Before anything else, drop the pictures; then return exactly the lines from the top of the listing through the line with "Statistiche".
Start of DATA
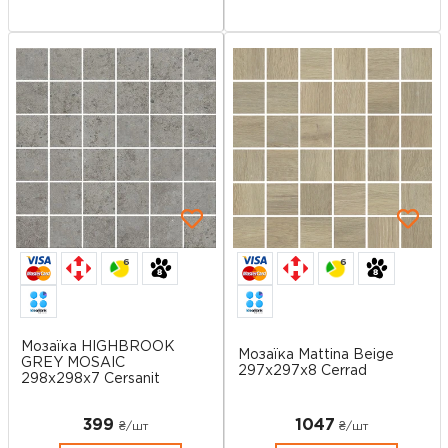
6
6
Мозаїка HIGHBROOK
Мозаїка Mattina Beige
GREY MOSAIC
297x297x8 Cerrad
298х298x7 Cersanit
399
1047
₴/шт
₴/шт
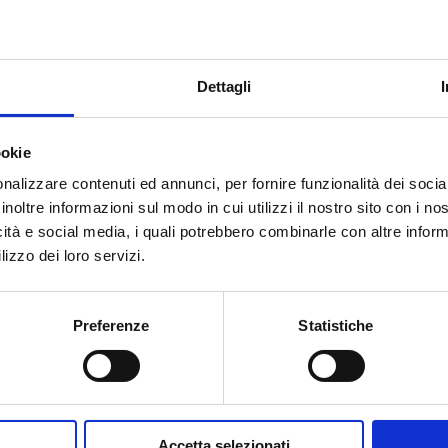
1
-
Dettagli
ookie
nalizzare contenuti ed annunci, per fornire funzionalità dei socia
inoltre informazioni sul modo in cui utilizzi il nostro sito con i n
¿Necesitas ayuda?
icità e social media, i quali potrebbero combinarle con altre inform
lizzo dei loro servizi.
Preferenze
Statistiche
Accetta selezionati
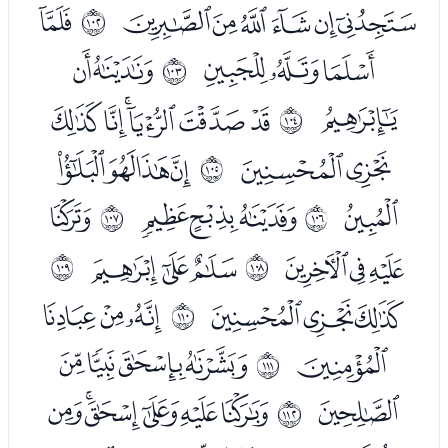
ﰏﰐﰑﰒﰓﰔ
ﭑ
ﱥ
ﭒﭓﭔ
ﭖﭗ
ﱦ
ﭘ
ﭚﭛﭜﭝﭞﭟ
ﱧ
ﭠﭡ
ﭣﭤﭥﭦ
ﱨ
ﭧ
ﭩﭪﭫ
ﭭ
ﱩ
ﱪ
ﭮﭯﭰ
ﭲﭳﭴ
ﱫ
ﱬ
ﭶﭷﭸ
ﭺﭻﭼ
ﱭ
ﭽ
ﭿﮀﮁﮂ
ﱮ
ﮃ
ﮅﮆﮇﮈﮉﮊ
ﱯ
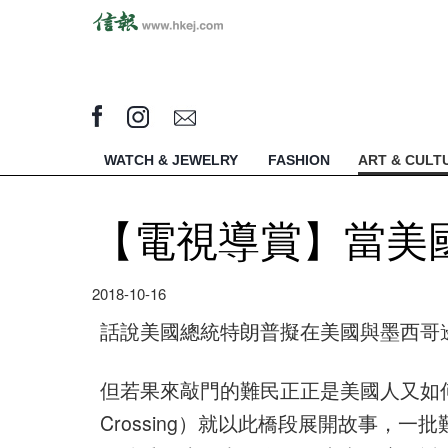
WATCH & JEWELRY
FASHION
ART & CULT
【電視導賞】當美
2018-10-16
話說美國總統特朗普擬在美國與墨西哥
但若果來敲門的難民正正是美國人又如何
Crossing）就以此橋段展開故事，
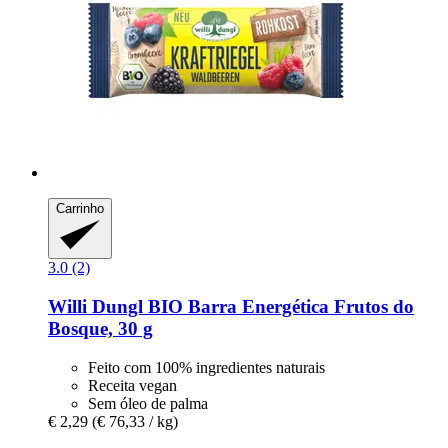
Carrinho
3.0 (2)
Willi Dungl
BIO Barra Energética Frutos do
Bosque, 30 g
Feito com 100% ingredientes naturais
Receita vegan
Sem óleo de palma
€ 2,29
(€ 76,33 / kg)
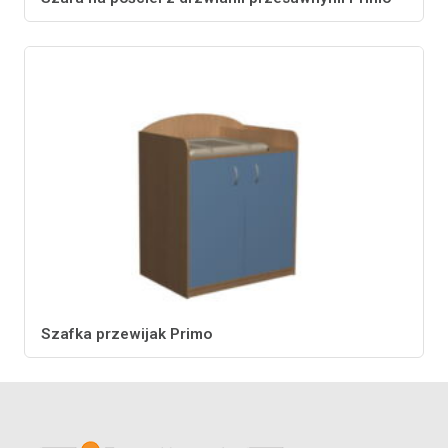
Szafka przewijak Primo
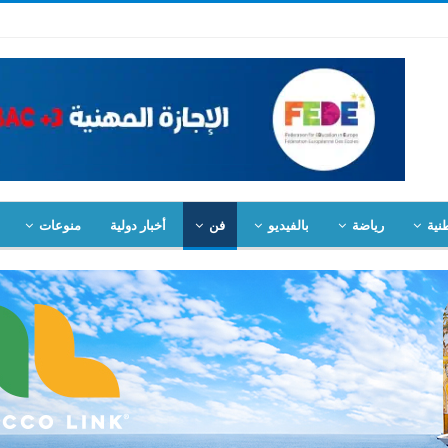
نية
رياضة
بالفيديو
فن
أخبار دولية
منوعات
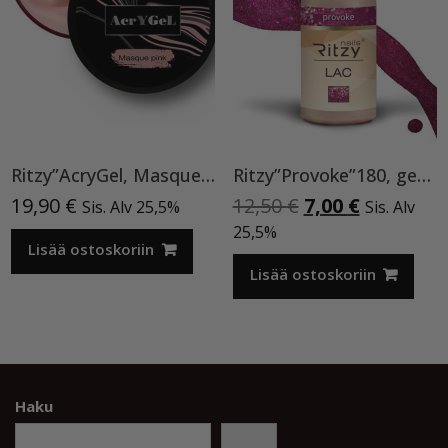
Ritzy”AcryGel, Masque Pink”15ml TPO-VAPAA
Ritzy”Provoke”180, geelilakka
Alkuperäinen
Nykyinen
19,90
€
12,50
€
7,00
€
Sis. Alv 25,5%
Sis. Alv
hinta
hinta
25,5%
Lisää ostoskoriin
oli:
on:
12,50 €.
7,00 €.
Lisää ostoskoriin
Haku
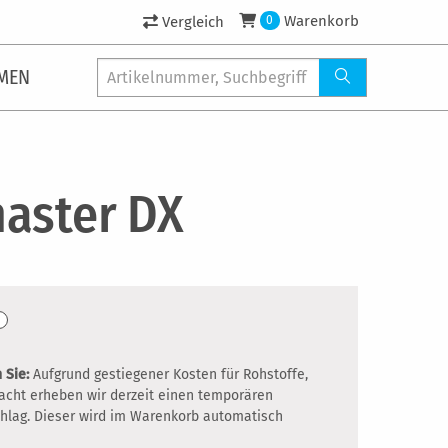
Warenkorb
Vergleich
0
MEN
aster DX
 Sie:
Aufgrund gestiegener Kosten für Rohstoffe,
racht erheben wir derzeit einen temporären
hlag. Dieser wird im Warenkorb automatisch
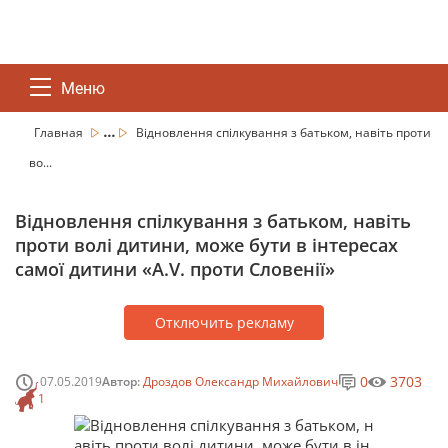
Меню
...
Главная
Відновлення спілкування з батьком, навіть проти
во...
Відновлення спілкування з батьком, навіть
проти волі дитини, може бути в інтересах
самої дитини «A.V. проти Словенії»
Отключить рекламу
0
3703
07.05.2019
Автор:
Дроздов Олександр Михайлович
1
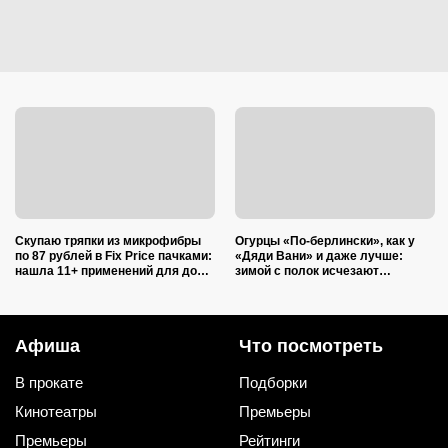
Скупаю тряпки из микрофибры
Огурцы «По-берлински», как у
по 87 рублей в Fix Price пачками:
«Дяди Вани» и даже лучше:
нашла 11+ применений для дома
зимой с полок исчезают
и дачи, и ни одно не связано с
первыми
уборкой
Афиша
Что посмотреть
В прокате
Подборки
Кинотеатры
Премьеры
Премьеры
Рейтинги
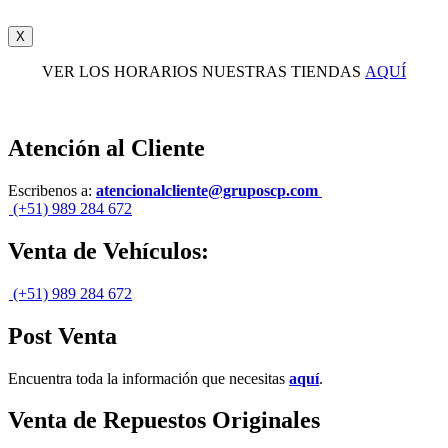
X
VER LOS HORARIOS NUESTRAS TIENDAS
AQUÍ
Atención al Cliente
Escribenos a:
atencionalcliente@gruposcp.com
(+51) 989 284 672
Venta de Vehículos:
(+51) 989 284 672
Post Venta
Encuentra toda la información que necesitas
aquí
.
Venta de Repuestos Originales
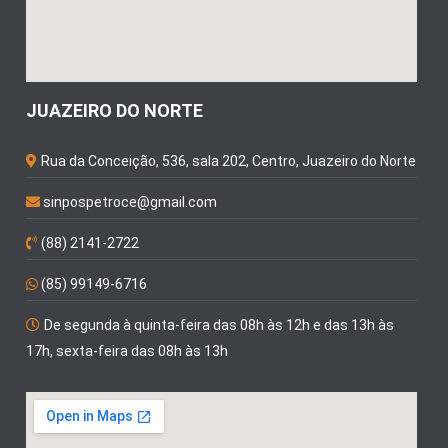
JUAZEIRO DO NORTE
Rua da Conceição, 536, sala 202, Centro, Juazeiro do Norte
sinpospetroce@gmail.com
(88) 2141-2722
(85) 99149-6716
De segunda à quinta-feira das 08h às 12h e das 13h às
17h, sexta-feira das 08h às 13h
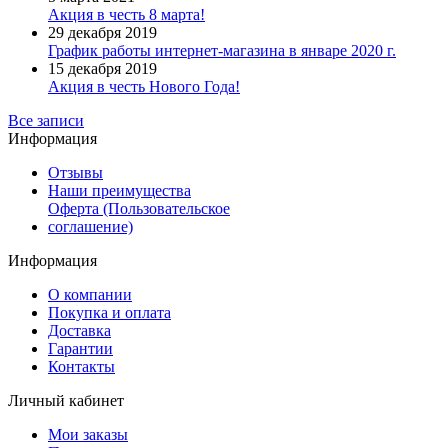
Акция в честь 8 марта!
29 декабря 2019
График работы интернет-магазина в январе 2020 г.
15 декабря 2019
Акция в честь Нового Года!
Все записи
Информация
Отзывы
Наши преимущества
Оферта (Пользовательское
соглашение)
Информация
О компании
Покупка и оплата
Доставка
Гарантии
Контакты
Личный кабинет
Мои заказы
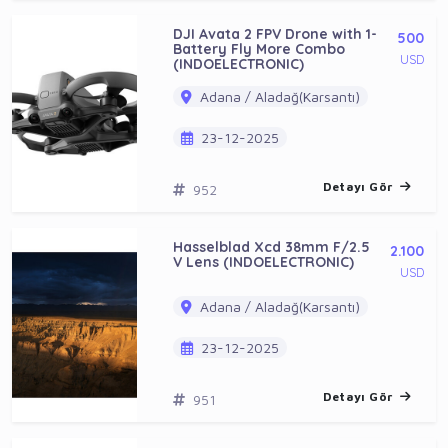
DJI Avata 2 FPV Drone with 1-
500
Battery Fly More Combo
USD
(INDOELECTRONIC)
Adana / Aladağ(Karsantı)
23-12-2025
Detayı Gör
952
Hasselblad Xcd 38mm F/2.5
2.100
V Lens (INDOELECTRONIC)
USD
Adana / Aladağ(Karsantı)
23-12-2025
Detayı Gör
951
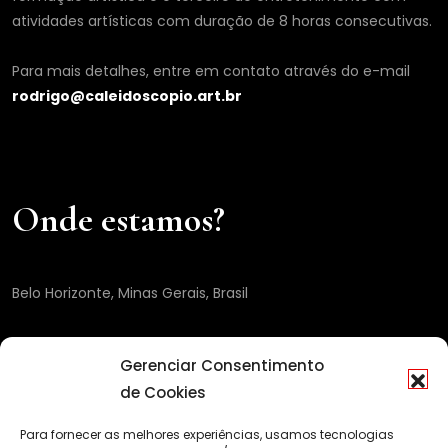
atividades artísticas com duração de 8 horas consecutivas.
Para mais detalhes, entre em contato através do e-mail
rodrigo@caleidoscopio.art.br
Onde estamos?
Belo Horizonte, Minas Gerais, Brasil
Gerenciar Consentimento
de Cookies
Para fornecer as melhores experiências, usamos tecnologias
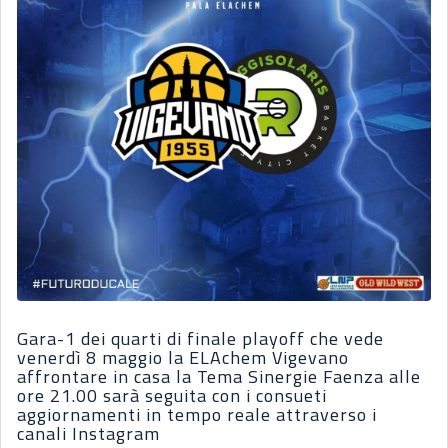
Gara-1 dei quarti di finale playoff che vede
venerdì 8 maggio la ELAchem Vigevano
affrontare in casa la Tema Sinergie Faenza alle
ore 21.00 sarà seguita con i consueti
aggiornamenti in tempo reale attraverso i
canali Instagram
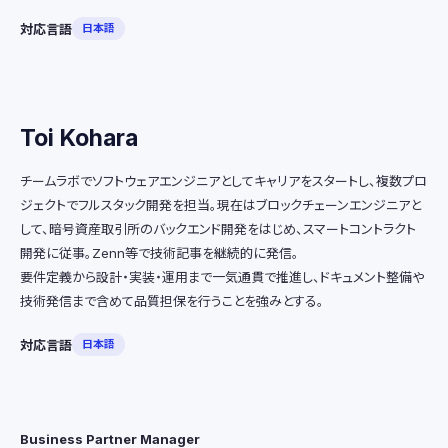
対応言語
日本語
Toi Kohara
チームラボでソフトウェアエンジニアとしてキャリアをスタートし、複数プロ
ジェクトでフルスタック開発を担当。現在はブロックチェーンエンジニアと
して、暗号資産取引所のバックエンド開発をはじめ、スマートコントラクト
開発に従事。Zenn等で技術記事を継続的に発信。
要件定義から設計・実装・運用まで一気通貫で推進し、ドキュメント整備や
技術発信まで含めて品質担保を行うことを強みとする。
対応言語
日本語
Business Partner Manager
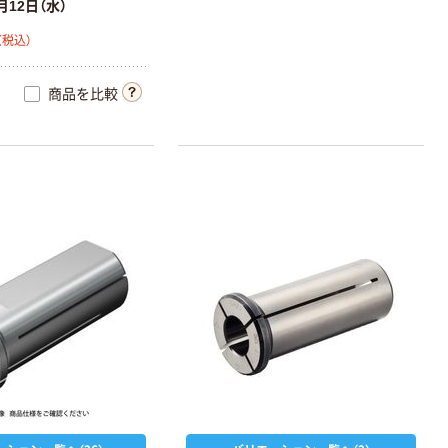
月12日（水）
（税込）
商品を比較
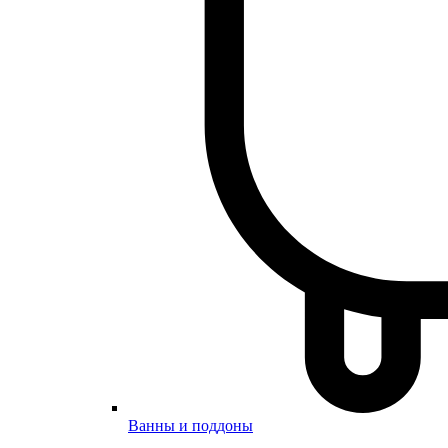
Ванны и поддоны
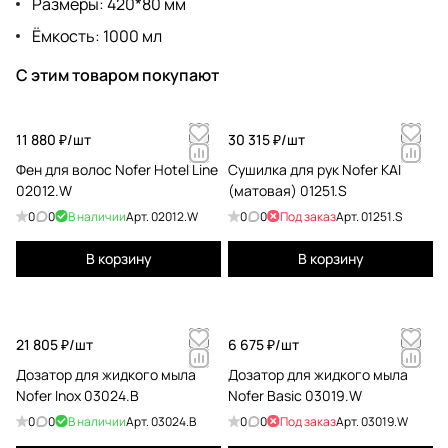
Размеры: 420*80 мм
Ёмкость: 1000 мл
С этим товаром покупают
11 880 ₽/
шт
30 315 ₽/
шт
Фен для волос Nofer Hotel Line
Сушилка для рук Nofer KAI
02012.W
(матовая) 01251.S
0
0
В наличии
Арт.
02012.W
0
0
Под заказ
Арт.
01251.S
В корзину
В корзину
21 805 ₽/
шт
6 675 ₽/
шт
Дозатор для жидкого мыла
Дозатор для жидкого мыла
Nofer Inox 03024.В
Nofer Basic 03019.W
0
0
В наличии
Арт.
03024.B
0
0
Под заказ
Арт.
03019.W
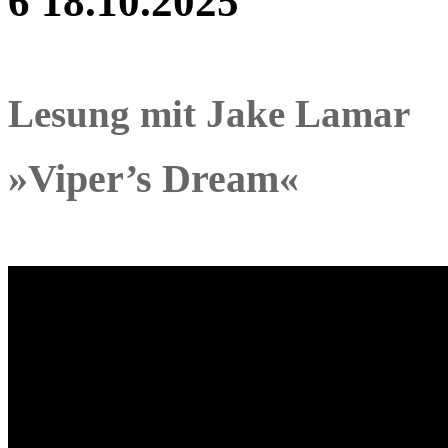
6 18.10.2025
Lesung mit Jake Lamar
»Viper’s Dream«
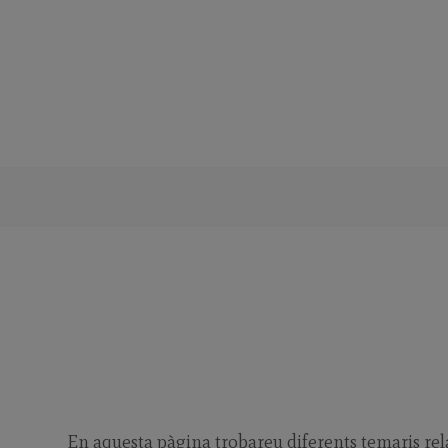
Saltar
al
contenido
En aquesta pàgina trobareu diferents temaris relat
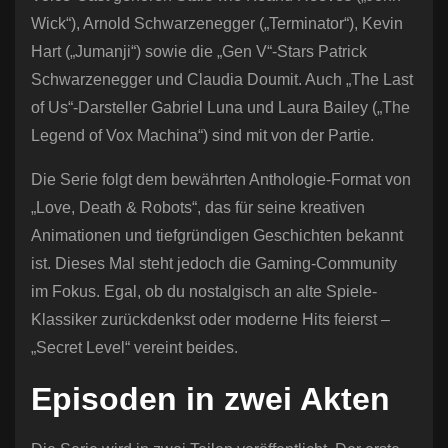
Wick“), Arnold Schwarzenegger („Terminator“), Kevin
Hart („Jumanji“) sowie die „Gen V“-Stars Patrick
Schwarzenegger und Claudia Doumit. Auch „The Last
of Us“-Darsteller Gabriel Luna und Laura Bailey („The
Legend of Vox Machina“) sind mit von der Partie.
Die Serie folgt dem bewährten Anthologie-Format von
„Love, Death & Robots“, das für seine kreativen
Animationen und tiefgründigen Geschichten bekannt
ist. Dieses Mal steht jedoch die Gaming-Community
im Fokus. Egal, ob du nostalgisch an alte Spiele-
Klassiker zurückdenkst oder moderne Hits feierst –
„Secret Level“ vereint beides.
Episoden in zwei Akten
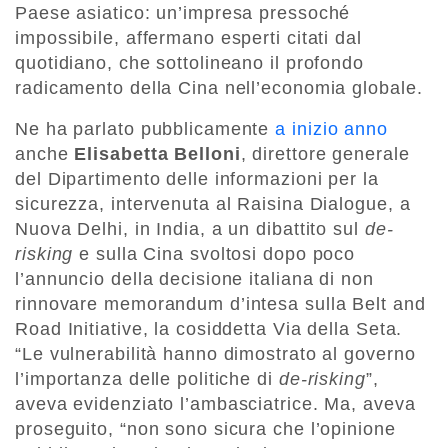
Paese asiatico: un’impresa pressoché
impossibile, affermano esperti citati dal
quotidiano, che sottolineano il profondo
radicamento della Cina nell’economia globale.
Ne ha parlato pubblicamente
a inizio anno
anche
Elisabetta Belloni
, direttore generale
del Dipartimento delle informazioni per la
sicurezza, intervenuta al Raisina Dialogue, a
Nuova Delhi, in India, a un dibattito sul
de-
risking
e sulla Cina svoltosi dopo poco
l’annuncio della decisione italiana di non
rinnovare memorandum d’intesa sulla Belt and
Road Initiative, la cosiddetta Via della Seta.
“Le vulnerabilità hanno dimostrato al governo
l’importanza delle politiche di
de-risking
”,
aveva evidenziato l’ambasciatrice. Ma, aveva
proseguito, “non sono sicura che l’opinione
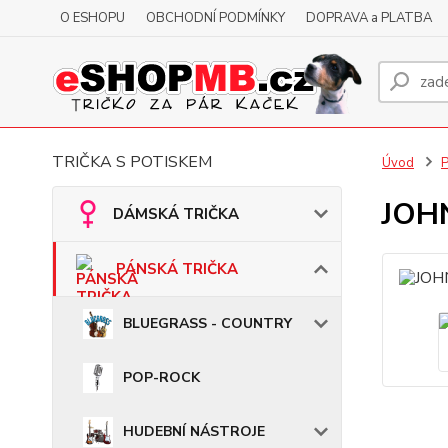
O ESHOPU
OBCHODNÍ PODMÍNKY
DOPRAVA a PLATBA
TRIČKA S POTISKEM
Úvod
JOHN
DÁMSKÁ TRIČKA
PÁNSKÁ TRIČKA
BLUEGRASS - COUNTRY
POP-ROCK
HUDEBNÍ NÁSTROJE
End of DATA
COMPLETED EXERCISE
6
6
Мозаїка HIGHBROOK
Мозаїка Mattina Beige
GREY MOSAIC
297x297x8 Cerrad
298х298x7 Cersanit
399
1047
₴/шт
₴/шт
1
-
Dettagli
ookie
nalizzare contenuti ed annunci, per fornire funzionalità dei socia
inoltre informazioni sul modo in cui utilizzi il nostro sito con i n
¿Necesitas ayuda?
icità e social media, i quali potrebbero combinarle con altre inform
lizzo dei loro servizi.
Preferenze
Statistiche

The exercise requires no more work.